Time conversions for estimation:

Period Seconds
1 day ~100K
1 month ~2.5M
1 year ~30M

Back-of-Envelope Estimation

The goal is order of magnitude, not precision. 2x off is fine. 100x off means you picked the wrong architecture.

Method:

  1. Start with users or requests (DAU, writes/day, reads/day)
  2. Estimate per-unit size or per-unit cost
  3. Multiply out: per second, per day, per year
  4. Round aggressively

Worked example: URL shortener storage

  • 100M new URLs per month
  • Each record: short code (7 B) + long URL (~200 B) + metadata (~50 B) β‰ˆ 250 B
  • Monthly storage: 100M x 250 B = 25 GB/month
  • 5-year retention: 25 GB x 60 = 1.5 TB total
  • Read QPS: 10:1 read/write β†’ 1B reads/month β†’ 1B / 2.5M sec β‰ˆ 400 QPS

1.5 TB fits on a single machine. 400 QPS is trivially handled. This tells you the bottleneck isn’t storage or throughput, it’s latency (caching helps) and availability (replication helps).


Common Patterns

Real-time Updates

Approach How It Works Use When
WebSockets Persistent bidirectional connection Chat, collaborative editing, gaming
Server-Sent Events Server pushes over HTTP, one-directional Live feeds, notifications, dashboards
Long polling Client sends request, server holds until data available Fallback when WebSockets not supported

For feeds and timelines, the key decision is fan-out strategy:

Strategy How It Works Use When
Fan-out on write Push updates to all subscriber inboxes at write time Most users have small follower counts
Fan-out on read Pull and merge updates at read time Some users have millions of followers (celebrities)
Hybrid Fan-out on write for normal users, fan-out on read for high-follower users Twitter-scale systems

Dealing with Contention

Approach How It Works Use When
Optimistic locking Read version, write with version check, retry on conflict Low contention (most writes succeed)
Pessimistic locking Acquire lock before read-modify-write High contention (conflicts are expensive)
CAS (Compare-and-Swap) Atomic conditional update at the DB level Counters, inventory, simple state transitions
Queue writes Serialize concurrent writes through a queue Ordering matters, or writes need complex processing

Default to optimistic locking. Switch to pessimistic or queuing when conflict rates are high enough that retries become wasteful.

Multi-step Processes

Pattern How It Works Use When
Saga (choreography) Each service emits events, next service reacts Loosely coupled services, simple flows
Saga (orchestration) Central coordinator directs each step Complex flows, need visibility into process state
Two-phase commit Coordinator asks all to prepare, then commit/abort Strong consistency across services. Avoid if possible (slow, fragile).

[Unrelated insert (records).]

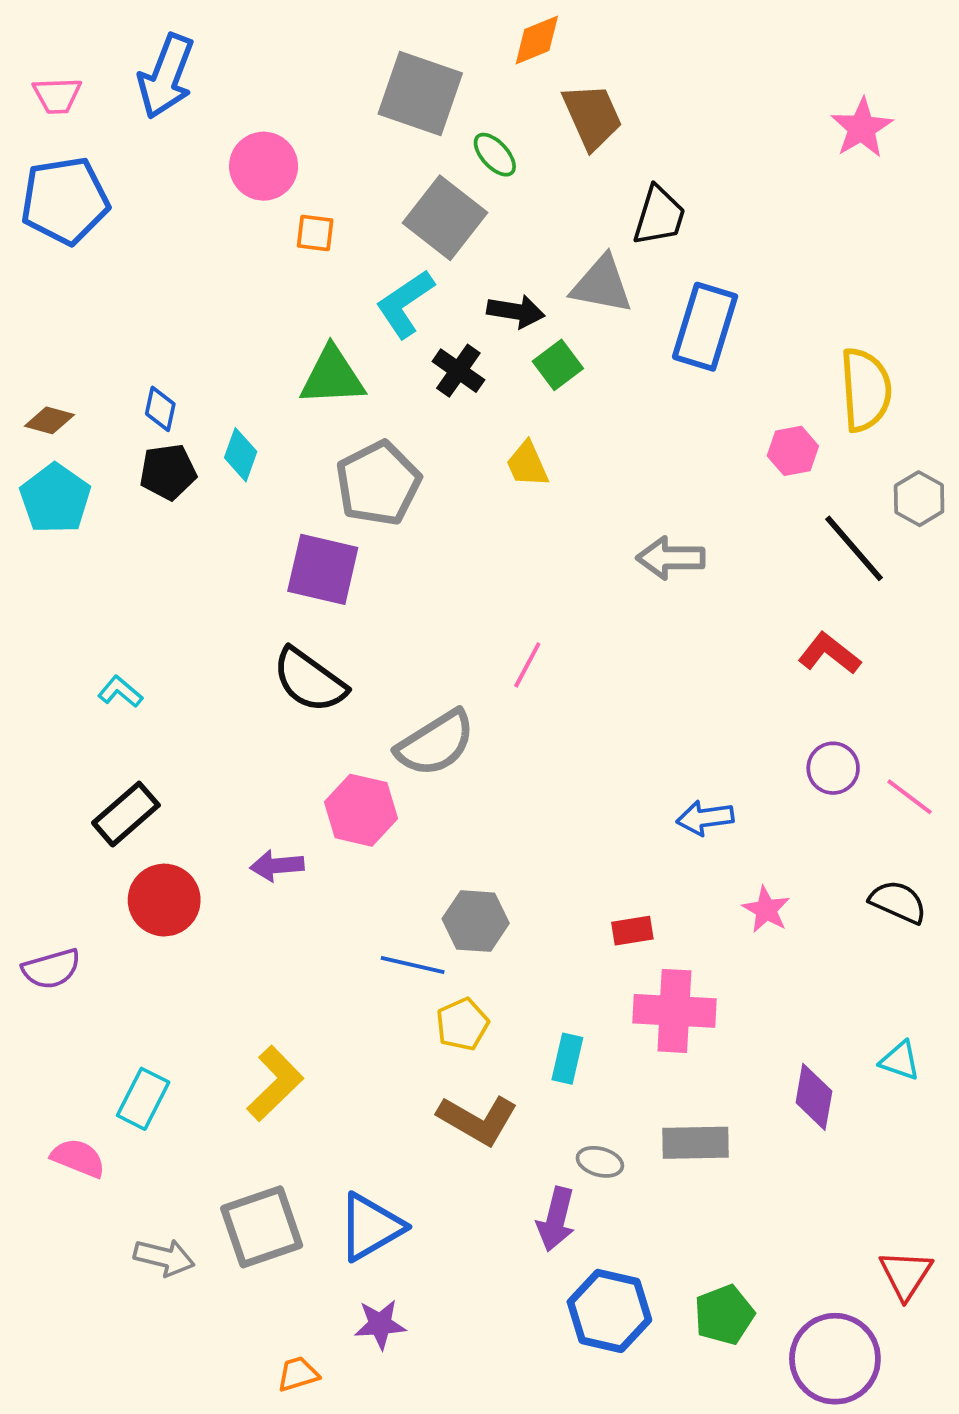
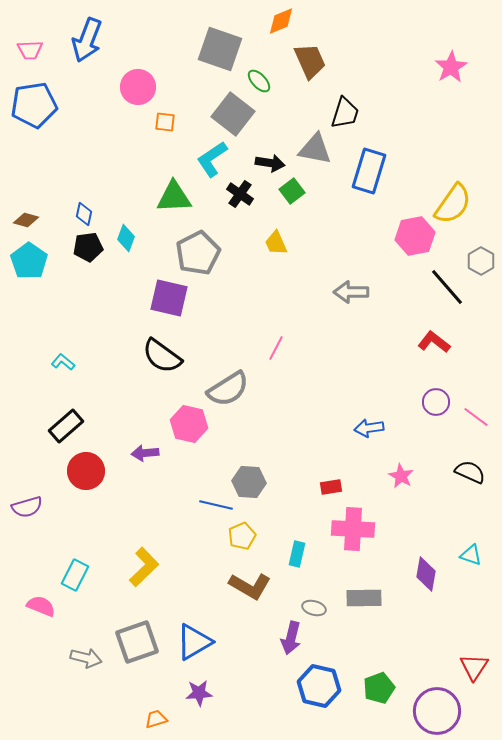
yellow semicircle: (866, 390) -> (453, 204), turned 39
pink hexagon: (793, 451) -> (415, 236), size x1.5

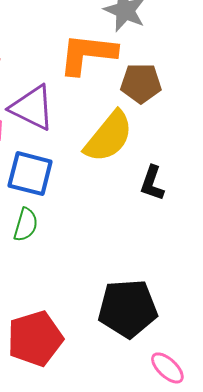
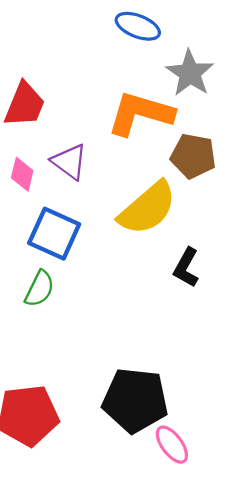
purple triangle: (32, 108) -> (69, 162), size x0.7
pink ellipse: (167, 368) -> (172, 445), moved

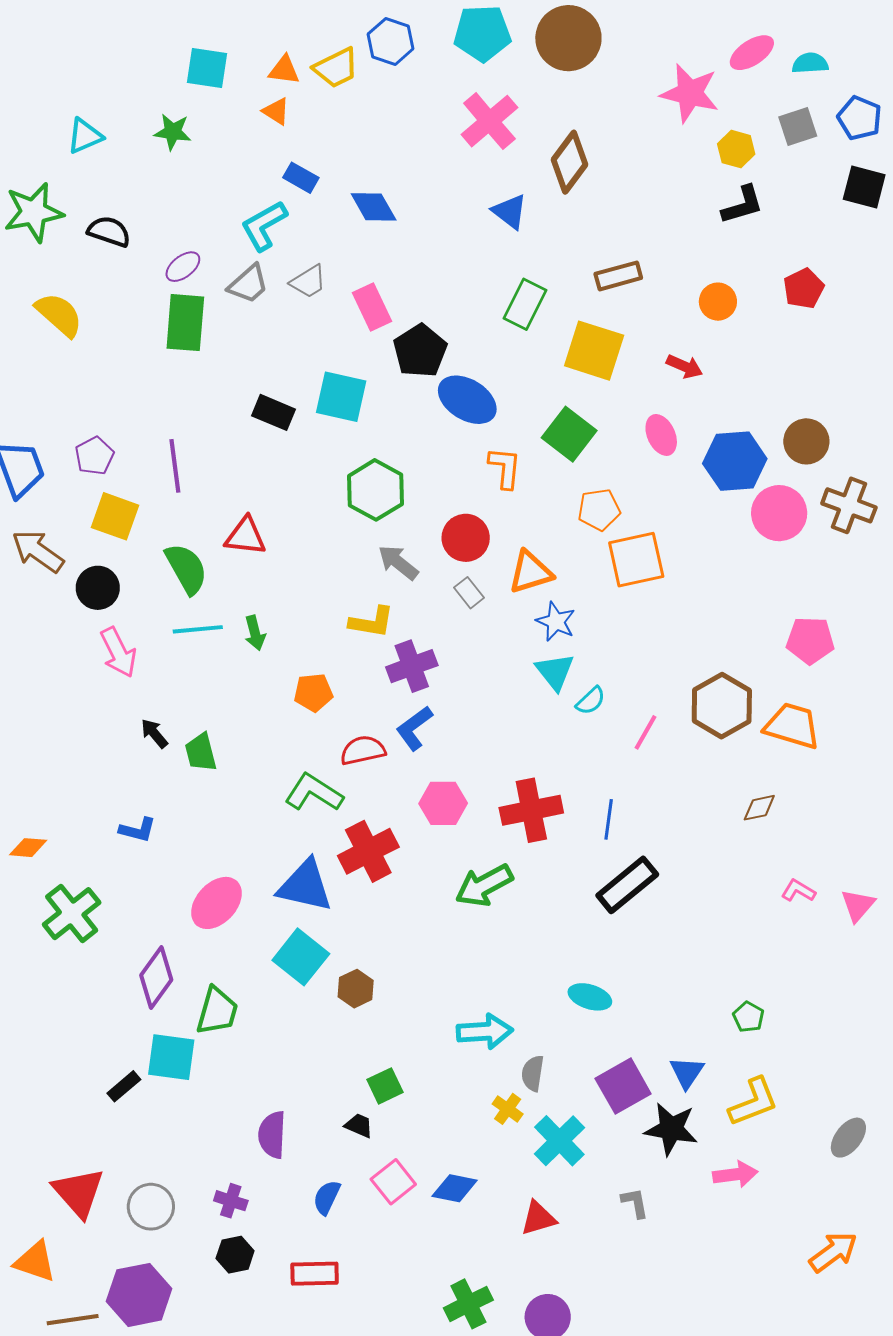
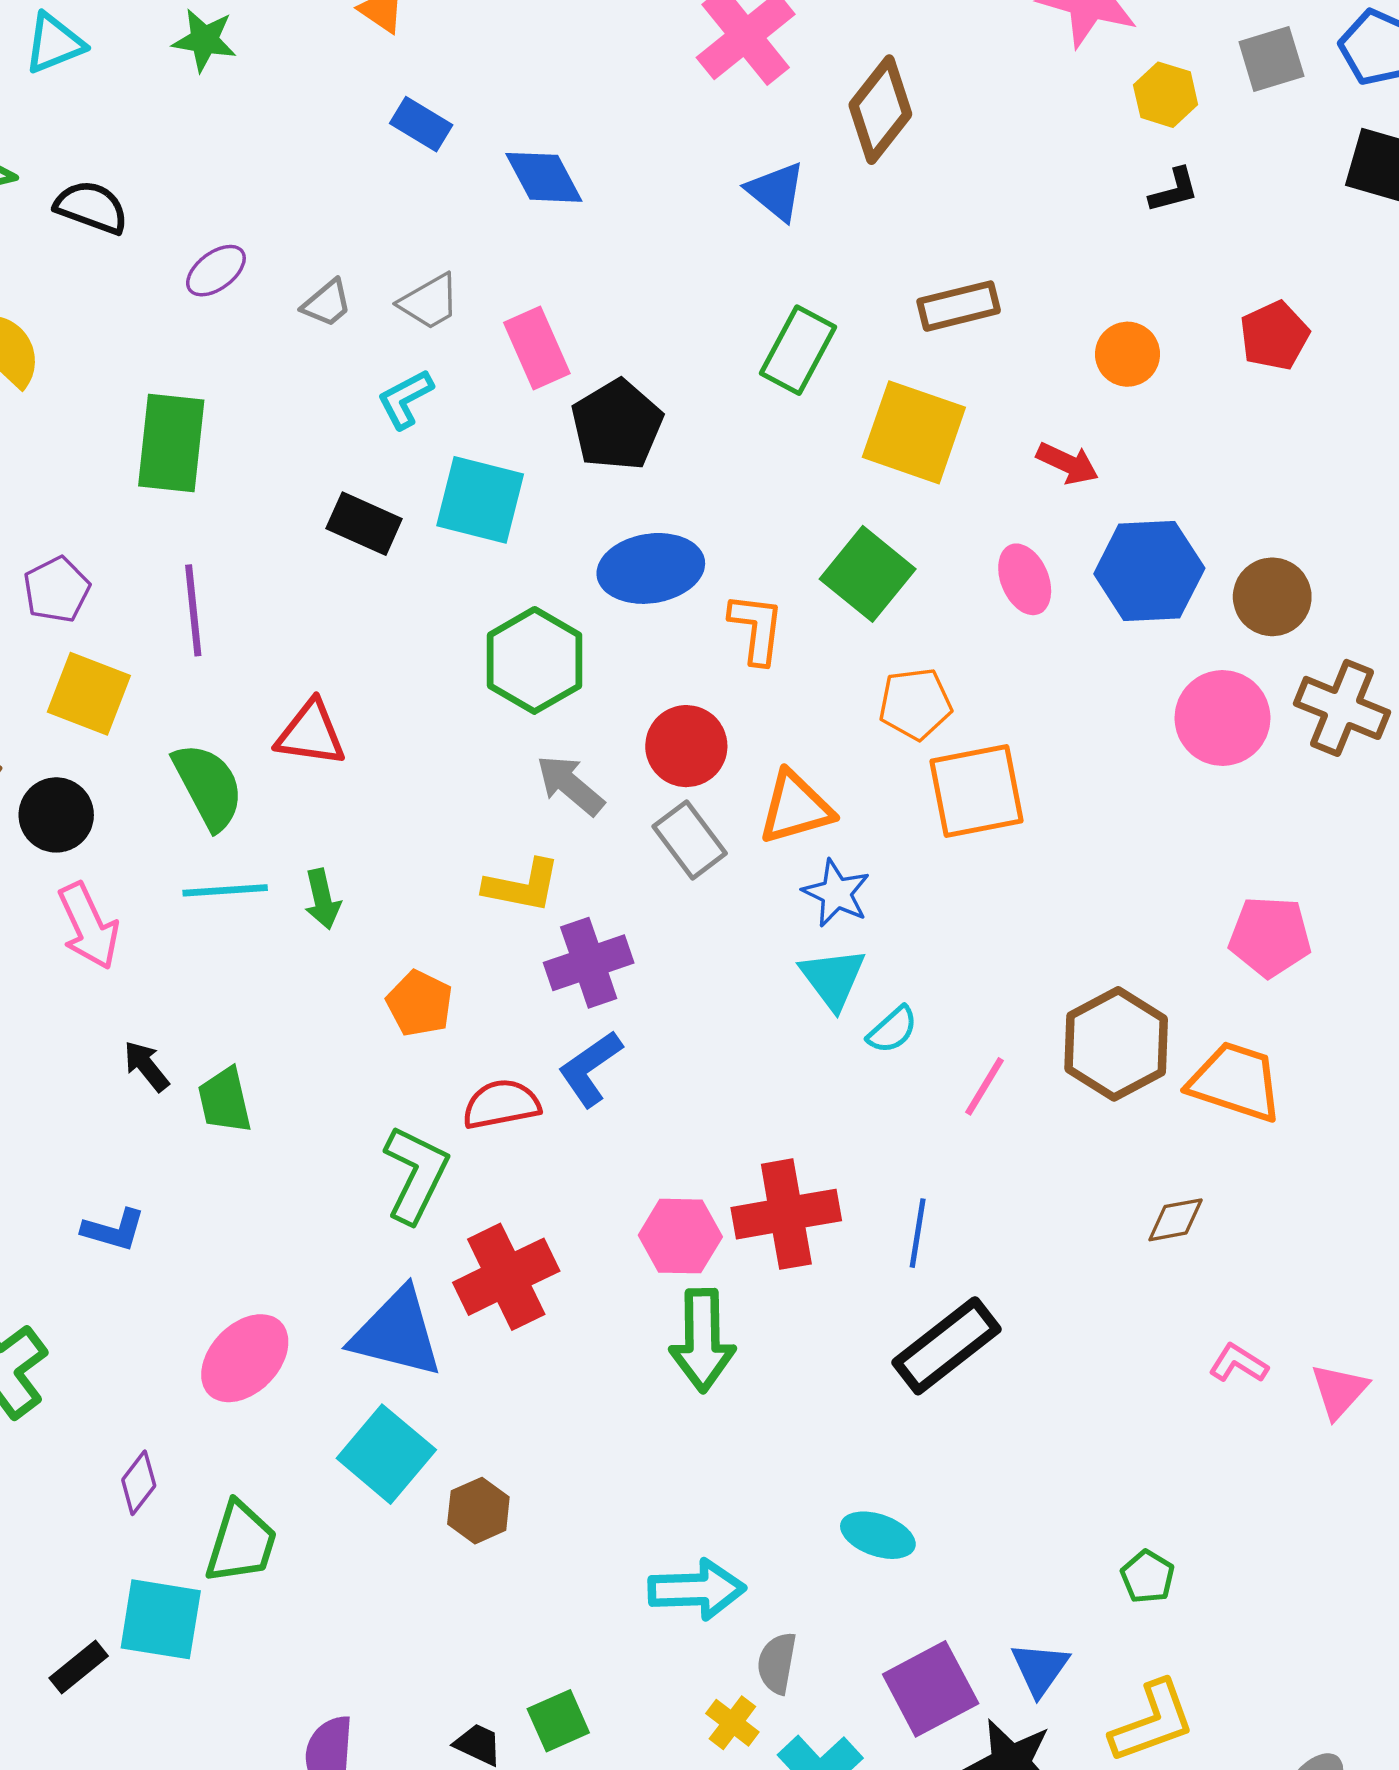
black L-shape: (743, 205) -> (1174, 190), size x0.7
cyan L-shape: (264, 226) -> (405, 399), moved, size x0.7
gray trapezoid: (248, 284) -> (327, 303), size x0.7
green rectangle: (185, 323) -> (171, 443), moved
blue ellipse: (467, 400) -> (651, 568), moved, turned -42
blue hexagon: (735, 461) -> (1149, 571), moved
gray rectangle: (469, 593) -> (690, 840), size x1.4
orange pentagon: (313, 693) -> (420, 1003), turned 30
green L-shape: (314, 793) -> (416, 1174), turned 82
pink hexagon: (443, 803) -> (680, 1236), moved
green arrow: (484, 885) -> (702, 1340), turned -64
purple diamond: (156, 977) -> (139, 1483), size x0.6
green square: (385, 1086) -> (558, 1721), moved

Idempotency is the foundation. Every step must be safe to retry. Use client-generated UUIDs as idempotency keys so retries don’t create duplicates. Every compensating action (undo) must also be idempotent.

Scaling Reads

Technique How It Works Tradeoff
Read replicas Route reads to follower replicas Replication lag (stale reads)
Caching Cache hot data in Redis or Memcached Invalidation complexity
CDN Cache static/semi-static content at the edge Only for cacheable content
Denormalization Pre-join data at write time Faster reads, harder writes
Materialized views Precomputed query results, refreshed periodically Stale between refreshes

Scaling Writes

Technique How It Works Tradeoff
Sharding Partition data across nodes Cross-shard queries, resharding pain
Write-ahead log Append-only log, apply changes asynchronously Sequential I/O is fast, crash recovery
Batching Buffer writes, flush in bulk Higher throughput, higher per-write latency
Async processing Accept write into queue, process later Fast ack to client, eventual consistency
Event sourcing Store events as source of truth, derive state Full audit trail, complex to query current state

Handling Large Blobs

Concern Approach
Storage Object store (S3, GCS). Never store blobs in your database.
Uploads Presigned URLs for direct client-to-S3 upload. Chunked uploads for large files (resumable).
Serving CDN in front of object store. Signed URLs for access control.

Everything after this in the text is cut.